Statistics say that one in four adults suffers from a mental illness. Depression impacts all of us. It does not discriminate by race, age, gender, or profession. Yet, almost my entire time in graduate school training to be a psychologist, I felt completely alone. I’ve experienced serious depression and anxiety for years. I’m one of the “lucky” high functioning cases, which leads to the catch-22 of being able to conceal the disease well enough to survive school and work, whilst having to deal with an illness that seems and feels invisible.
Graduate school taught me about advocating for others and working towards dismantling the stigma of mental illness. But behind closed doors, there seemed to be an understanding—it was okay for our clients to be depressed. It was not okay for us.

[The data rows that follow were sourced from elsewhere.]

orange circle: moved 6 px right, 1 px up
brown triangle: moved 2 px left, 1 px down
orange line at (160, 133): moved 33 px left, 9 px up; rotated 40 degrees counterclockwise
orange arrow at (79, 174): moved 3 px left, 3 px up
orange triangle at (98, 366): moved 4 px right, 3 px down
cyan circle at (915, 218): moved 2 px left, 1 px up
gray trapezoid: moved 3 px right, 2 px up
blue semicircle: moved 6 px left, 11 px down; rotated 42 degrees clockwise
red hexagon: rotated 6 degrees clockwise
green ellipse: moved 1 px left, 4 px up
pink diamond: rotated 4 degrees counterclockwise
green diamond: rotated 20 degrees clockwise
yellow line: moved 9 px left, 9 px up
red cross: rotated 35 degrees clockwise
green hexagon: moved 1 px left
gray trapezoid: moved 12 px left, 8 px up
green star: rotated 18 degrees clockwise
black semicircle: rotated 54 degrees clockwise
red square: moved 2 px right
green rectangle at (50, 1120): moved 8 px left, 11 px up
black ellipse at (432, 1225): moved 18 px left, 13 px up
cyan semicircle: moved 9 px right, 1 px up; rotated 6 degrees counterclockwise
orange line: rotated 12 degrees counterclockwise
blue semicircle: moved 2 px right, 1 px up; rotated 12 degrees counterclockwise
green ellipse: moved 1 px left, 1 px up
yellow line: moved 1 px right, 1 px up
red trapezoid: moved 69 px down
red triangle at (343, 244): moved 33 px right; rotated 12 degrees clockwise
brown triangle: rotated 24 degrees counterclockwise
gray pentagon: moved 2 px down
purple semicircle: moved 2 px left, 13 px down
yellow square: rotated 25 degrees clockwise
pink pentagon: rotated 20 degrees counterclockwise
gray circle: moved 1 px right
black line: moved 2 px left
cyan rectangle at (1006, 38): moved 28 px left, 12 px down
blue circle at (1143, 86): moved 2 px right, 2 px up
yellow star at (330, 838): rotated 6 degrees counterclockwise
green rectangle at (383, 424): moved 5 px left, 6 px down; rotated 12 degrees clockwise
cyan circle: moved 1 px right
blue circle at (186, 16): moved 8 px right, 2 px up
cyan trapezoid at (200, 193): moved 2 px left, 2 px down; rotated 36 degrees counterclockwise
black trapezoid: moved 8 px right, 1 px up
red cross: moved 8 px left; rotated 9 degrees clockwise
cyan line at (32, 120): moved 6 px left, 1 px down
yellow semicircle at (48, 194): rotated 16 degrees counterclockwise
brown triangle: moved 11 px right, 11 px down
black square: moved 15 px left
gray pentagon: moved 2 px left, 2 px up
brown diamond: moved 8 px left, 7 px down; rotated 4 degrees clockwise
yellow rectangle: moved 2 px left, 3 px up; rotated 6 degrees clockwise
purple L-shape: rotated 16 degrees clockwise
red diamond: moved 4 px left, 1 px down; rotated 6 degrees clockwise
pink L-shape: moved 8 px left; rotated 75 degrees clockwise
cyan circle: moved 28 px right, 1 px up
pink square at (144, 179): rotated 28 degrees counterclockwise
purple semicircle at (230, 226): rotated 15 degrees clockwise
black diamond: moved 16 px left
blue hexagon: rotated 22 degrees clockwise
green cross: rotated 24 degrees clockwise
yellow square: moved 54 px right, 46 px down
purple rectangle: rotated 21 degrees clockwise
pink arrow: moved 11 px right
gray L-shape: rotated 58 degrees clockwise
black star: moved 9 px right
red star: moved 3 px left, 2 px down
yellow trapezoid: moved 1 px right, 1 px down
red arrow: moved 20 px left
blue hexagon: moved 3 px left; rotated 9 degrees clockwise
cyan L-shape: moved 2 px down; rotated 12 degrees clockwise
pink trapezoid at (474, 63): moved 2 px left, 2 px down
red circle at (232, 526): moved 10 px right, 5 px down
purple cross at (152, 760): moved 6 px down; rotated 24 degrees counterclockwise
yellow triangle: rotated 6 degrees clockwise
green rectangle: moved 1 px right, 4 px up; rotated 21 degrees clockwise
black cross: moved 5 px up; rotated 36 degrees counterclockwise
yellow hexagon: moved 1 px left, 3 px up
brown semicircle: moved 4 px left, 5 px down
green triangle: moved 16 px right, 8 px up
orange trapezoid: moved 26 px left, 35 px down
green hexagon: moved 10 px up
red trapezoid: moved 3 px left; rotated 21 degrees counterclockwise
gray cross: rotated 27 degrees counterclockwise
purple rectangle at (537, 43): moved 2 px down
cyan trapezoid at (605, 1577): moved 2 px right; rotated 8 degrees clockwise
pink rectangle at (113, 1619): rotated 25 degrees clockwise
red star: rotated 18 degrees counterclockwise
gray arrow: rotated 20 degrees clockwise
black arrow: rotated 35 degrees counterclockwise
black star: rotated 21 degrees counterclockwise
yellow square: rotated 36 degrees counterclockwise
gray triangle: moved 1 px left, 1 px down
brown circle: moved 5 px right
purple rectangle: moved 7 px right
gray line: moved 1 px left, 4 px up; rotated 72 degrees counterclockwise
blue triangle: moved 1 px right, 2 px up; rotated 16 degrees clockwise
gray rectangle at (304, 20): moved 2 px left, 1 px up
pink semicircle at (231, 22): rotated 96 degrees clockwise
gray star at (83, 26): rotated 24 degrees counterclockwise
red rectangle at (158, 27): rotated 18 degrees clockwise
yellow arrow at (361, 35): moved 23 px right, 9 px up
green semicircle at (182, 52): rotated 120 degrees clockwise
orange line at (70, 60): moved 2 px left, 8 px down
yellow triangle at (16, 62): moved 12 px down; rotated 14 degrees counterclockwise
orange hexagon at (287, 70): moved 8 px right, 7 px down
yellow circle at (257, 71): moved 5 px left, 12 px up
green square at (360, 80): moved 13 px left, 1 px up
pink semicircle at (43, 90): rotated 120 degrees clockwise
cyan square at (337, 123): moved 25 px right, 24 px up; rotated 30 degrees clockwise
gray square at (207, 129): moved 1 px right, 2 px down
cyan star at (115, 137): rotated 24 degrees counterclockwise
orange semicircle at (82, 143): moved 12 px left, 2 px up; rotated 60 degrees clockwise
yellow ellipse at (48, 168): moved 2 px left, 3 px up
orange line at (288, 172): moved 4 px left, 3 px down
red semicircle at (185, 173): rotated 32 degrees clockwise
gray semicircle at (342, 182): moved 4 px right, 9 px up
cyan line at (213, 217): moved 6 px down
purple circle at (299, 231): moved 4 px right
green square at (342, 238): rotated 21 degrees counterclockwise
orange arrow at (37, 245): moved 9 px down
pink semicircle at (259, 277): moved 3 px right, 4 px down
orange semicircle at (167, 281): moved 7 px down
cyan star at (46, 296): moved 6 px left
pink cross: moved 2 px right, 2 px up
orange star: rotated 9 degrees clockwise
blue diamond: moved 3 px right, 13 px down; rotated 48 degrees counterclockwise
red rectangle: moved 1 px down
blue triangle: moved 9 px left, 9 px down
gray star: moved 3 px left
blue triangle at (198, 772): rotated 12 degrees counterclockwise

I found out later that several others in my graduate program experienced similar struggles with mental health. In all of our cases, no one reached out or said a word about our noticeable symptoms until it began to affect our work. At that point, results varied—but, dishearteningly, several of us (myself included) were coldly told to “go to therapy and deal with it.” As we cried in our professors’ offices, we were handed a tissue box and expected to continue working without missing a beat. Those of us who didn’t come into the program with a diagnosis often ended up with one by year two or three.
I’ve been to therapy before. I found out recently that a lot of my friends in grad school attended therapy while we were in school as well. In a way, it’s a good thing—you don’t want a therapist who hasn’t been on the other side of the couch themselves. It gives you a level of empathy and understanding you can only get from having a therapeutic experience yourself. On the other hand, it makes you question how much our higher education system is breaking us down before they build us back up. We were degraded. Shamed for asking questions. Scoffed at and expected to know better.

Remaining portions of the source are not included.